De acordo com o texto aprovado, a lei Maria da Penha seria alterada e passaria a vigorar com as seguintes medidas: sigilo dos dados pessoais da mulher e de seus dependentes armazenados em bancos de dados públicos ou privados, ainda que anteriores à situação de violência doméstica e familiar; acesso aos dados reservado ao juiz, ao Ministério Público e aos órgãos competentes do poder público; e fiscalização e aplicação das sanções para o descumprimento das regras do sigilo pela Autoridade Nacional de Proteção de Dados (ANPD).
“Acreditamos que as propostas aprovadas pela Comissão de Administração e Serviço Público representam um avanço legislativo importante para o efetivo cumprimento da regra que estabelece o sigilo dos dados pessoais disponíveis em bancos de dados mantidos por pessoa jurídica de direito público ou privado, no caso das vítimas de violência doméstica e familiar”, diz Juliana em seu relatório.

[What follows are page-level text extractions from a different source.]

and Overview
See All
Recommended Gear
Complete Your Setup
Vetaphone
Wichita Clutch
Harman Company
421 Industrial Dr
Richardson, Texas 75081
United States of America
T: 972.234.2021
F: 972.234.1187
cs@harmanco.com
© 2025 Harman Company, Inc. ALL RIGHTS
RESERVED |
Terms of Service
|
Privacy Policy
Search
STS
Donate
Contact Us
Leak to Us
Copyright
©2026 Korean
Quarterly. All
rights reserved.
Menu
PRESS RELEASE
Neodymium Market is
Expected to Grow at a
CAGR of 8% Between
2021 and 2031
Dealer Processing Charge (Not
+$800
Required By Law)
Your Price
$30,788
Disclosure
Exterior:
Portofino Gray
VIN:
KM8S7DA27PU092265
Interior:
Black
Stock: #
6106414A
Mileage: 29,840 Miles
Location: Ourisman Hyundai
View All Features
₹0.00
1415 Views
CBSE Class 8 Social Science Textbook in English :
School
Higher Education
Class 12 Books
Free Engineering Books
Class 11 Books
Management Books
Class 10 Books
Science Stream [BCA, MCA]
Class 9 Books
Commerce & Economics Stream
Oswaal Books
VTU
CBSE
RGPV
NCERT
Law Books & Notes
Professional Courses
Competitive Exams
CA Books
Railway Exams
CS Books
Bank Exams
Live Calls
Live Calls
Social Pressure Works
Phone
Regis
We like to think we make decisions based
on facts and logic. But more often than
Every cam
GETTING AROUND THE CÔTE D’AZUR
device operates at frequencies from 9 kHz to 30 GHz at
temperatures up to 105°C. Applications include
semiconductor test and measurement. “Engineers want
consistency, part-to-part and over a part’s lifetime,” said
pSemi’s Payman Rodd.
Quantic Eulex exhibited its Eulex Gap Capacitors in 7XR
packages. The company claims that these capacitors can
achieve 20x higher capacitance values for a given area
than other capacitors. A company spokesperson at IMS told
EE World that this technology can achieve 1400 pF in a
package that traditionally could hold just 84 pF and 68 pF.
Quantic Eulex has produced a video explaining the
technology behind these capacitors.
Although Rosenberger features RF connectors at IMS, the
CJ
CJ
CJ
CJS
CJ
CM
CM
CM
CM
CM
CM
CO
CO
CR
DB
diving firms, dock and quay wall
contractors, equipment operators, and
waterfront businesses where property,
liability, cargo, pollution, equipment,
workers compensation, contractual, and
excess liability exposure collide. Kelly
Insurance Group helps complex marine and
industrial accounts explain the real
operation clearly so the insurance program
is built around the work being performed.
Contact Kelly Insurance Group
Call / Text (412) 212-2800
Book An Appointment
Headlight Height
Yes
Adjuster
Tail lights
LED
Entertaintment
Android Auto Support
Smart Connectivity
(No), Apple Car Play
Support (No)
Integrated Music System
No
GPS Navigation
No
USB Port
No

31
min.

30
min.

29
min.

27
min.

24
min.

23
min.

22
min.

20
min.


Ainda de acordo com o texto, fica estendida a obrigação de sigilo às bases de dados privadas, e não apenas às públicas. Também incluiu a fiscalização do sigilo pela ANPD.
O texto agora segue para a Comissão de Constituição e Justiça e de Cidadania (CCJ) da Casa. Aprovado nessa comissão e não havendo recurso para ir a plenário, o texto segue para o Senado.